Сюзан повернулась, подумав: А что, если это один из новых
людей мэра, которые постоянно отираются или в его дворце, или в «Приюте
путников». Не самый старый, у того голос более низкий, но один из двух других…
может, тот, кого зовут Дипейп…
– Да хранят боги и вас, – услышала Сюзан свой голос,
обращающийся к силуэту всадника. – Пусть и ваши годы будут долгими.
Ее голос не дрожал, во всяком случае, она дрожи не услышала.
Девушка уже понимала, что перед ней не Дипейп, не Рейнолдс, но пока различала
только шляпу с широкими полями, какие ассоциировались у нее с людьми,
приезжавшими из Внутренних феодов в те дни, когда поездки с востока на запад и
наоборот были обычным делом. До нынешних лихих времен, до того, как появился
Джон Фарсон, Благодетель, и началась резня.
Когда незнакомец поравнялся с ней, она простила себя за то,
что не услышала его издалека: если не считать цоканья копыт, двигался он
совершенно беззвучно, ничего не звенело, не громыхало. Настоящий бандит с
большой дороги (она подозревала, что Джонас и два его приятеля промышляли этим
самым делом, в другие времена и в других феодах), а может, даже стрелок. Но у
этого человека не было огнестрельного оружия, если только он его не припрятал.
Короткий лук, вроде бы копье в чехле, и все. Да и больно молод он для стрелка.
Он натянул поводья, точно так же, как делал ее отец (и,
разумеется, она сама), и лошадь остановилась как вкопанная. Когда он
перекидывал ногу через седло, легко и непринужденно, Сюзан воскликнула:
– Нет, нет, не утруждай себя, незнакомец, езжай своей
дорогой.
Если он и услышал тревогу в ее голосе, то не обратил на это
ни малейшего внимания. Соскользнул с лошади, не воспользовавшись стременем,
приземлился рядом с ней, вокруг его сапог с квадратными носками поднялась пыль.

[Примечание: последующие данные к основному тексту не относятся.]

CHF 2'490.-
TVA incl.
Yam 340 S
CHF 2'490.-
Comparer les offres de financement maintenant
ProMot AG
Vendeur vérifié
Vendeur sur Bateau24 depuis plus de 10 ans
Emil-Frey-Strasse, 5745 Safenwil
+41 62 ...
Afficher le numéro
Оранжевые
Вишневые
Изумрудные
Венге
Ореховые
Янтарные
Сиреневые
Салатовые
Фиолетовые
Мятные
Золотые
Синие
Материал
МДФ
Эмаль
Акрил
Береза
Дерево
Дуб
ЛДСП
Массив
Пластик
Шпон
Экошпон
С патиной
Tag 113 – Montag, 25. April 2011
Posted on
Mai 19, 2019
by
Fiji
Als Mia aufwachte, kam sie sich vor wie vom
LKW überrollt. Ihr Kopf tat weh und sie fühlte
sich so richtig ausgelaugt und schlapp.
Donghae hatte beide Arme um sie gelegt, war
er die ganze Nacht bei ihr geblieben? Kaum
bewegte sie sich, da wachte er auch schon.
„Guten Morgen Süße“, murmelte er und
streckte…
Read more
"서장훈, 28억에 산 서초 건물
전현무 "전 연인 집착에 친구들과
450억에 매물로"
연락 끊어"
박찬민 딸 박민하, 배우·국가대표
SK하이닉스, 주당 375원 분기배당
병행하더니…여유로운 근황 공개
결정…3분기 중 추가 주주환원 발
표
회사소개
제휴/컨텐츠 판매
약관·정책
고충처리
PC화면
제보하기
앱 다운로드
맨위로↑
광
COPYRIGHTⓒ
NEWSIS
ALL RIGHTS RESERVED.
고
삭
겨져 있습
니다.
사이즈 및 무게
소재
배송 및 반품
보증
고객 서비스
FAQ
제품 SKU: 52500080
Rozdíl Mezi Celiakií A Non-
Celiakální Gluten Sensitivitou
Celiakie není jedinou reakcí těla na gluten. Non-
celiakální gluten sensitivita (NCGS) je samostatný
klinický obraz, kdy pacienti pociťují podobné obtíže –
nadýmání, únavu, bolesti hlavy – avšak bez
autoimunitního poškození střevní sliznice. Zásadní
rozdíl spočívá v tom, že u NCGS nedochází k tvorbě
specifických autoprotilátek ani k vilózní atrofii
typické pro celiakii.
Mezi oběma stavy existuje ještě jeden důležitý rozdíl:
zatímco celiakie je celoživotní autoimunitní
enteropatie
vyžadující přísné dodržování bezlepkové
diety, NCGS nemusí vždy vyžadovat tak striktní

Света звезд вполне хватило, чтобы разглядеть его лицо. Действительно, совсем
молодой, ее возраста, плюс-минус год-другой. Одежда как у ковбоя, только новая.
– Уилл Диаборн, к вашим услугам. – Он коснулся рукой шляпы,
выставил вперед ногу и поклонился по обычаю Внутренних феодов.
Неуместность его учтивых манер посреди дороги, окутанной
резким запахом нефтяного поля, расположенного у окраины города, заставила ее
забыть о страхе и рассмеяться. Она подумала, что смех оскорбит его, но он
улыбнулся. Хорошей улыбкой, честной и открытой.